Exercise data: Begin

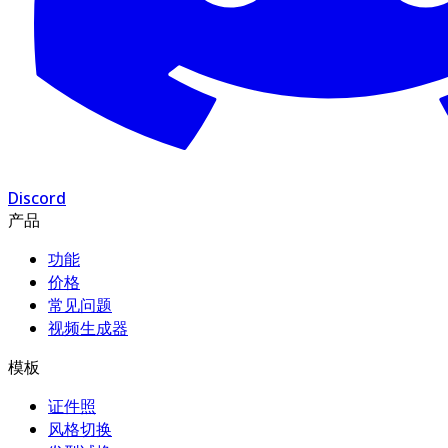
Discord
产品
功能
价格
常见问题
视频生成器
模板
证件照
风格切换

Exercise data: End
Exercise data: Begin

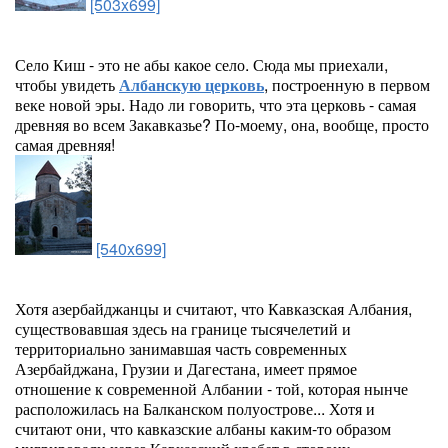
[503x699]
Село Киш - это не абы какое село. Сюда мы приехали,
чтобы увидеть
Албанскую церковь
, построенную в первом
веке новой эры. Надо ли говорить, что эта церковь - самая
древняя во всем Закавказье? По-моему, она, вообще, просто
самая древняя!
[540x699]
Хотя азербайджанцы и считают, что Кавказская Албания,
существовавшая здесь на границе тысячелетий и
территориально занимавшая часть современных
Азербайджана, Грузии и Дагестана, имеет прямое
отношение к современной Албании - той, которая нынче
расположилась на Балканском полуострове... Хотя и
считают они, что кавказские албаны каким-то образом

Exercise data: End

** Problem details **
For this exercise, repeat exactly the lines of the data above from the one with "Село Киш - это" down to the one with "считают они, что", both end lines included.

** Reply to the task **
Село Киш - это не абы какое село. Сюда мы приехали,
чтобы увидеть
Албанскую церковь
, построенную в первом
веке новой эры. Надо ли говорить, что эта церковь - самая
древняя во всем Закавказье? По-моему, она, вообще, просто
самая древняя!
[540x699]
Хотя азербайджанцы и считают, что Кавказская Албания,
существовавшая здесь на границе тысячелетий и
территориально занимавшая часть современных
Азербайджана, Грузии и Дагестана, имеет прямое
отношение к современной Албании - той, которая нынче
расположилась на Балканском полуострове... Хотя и
считают они, что кавказские албаны каким-то образом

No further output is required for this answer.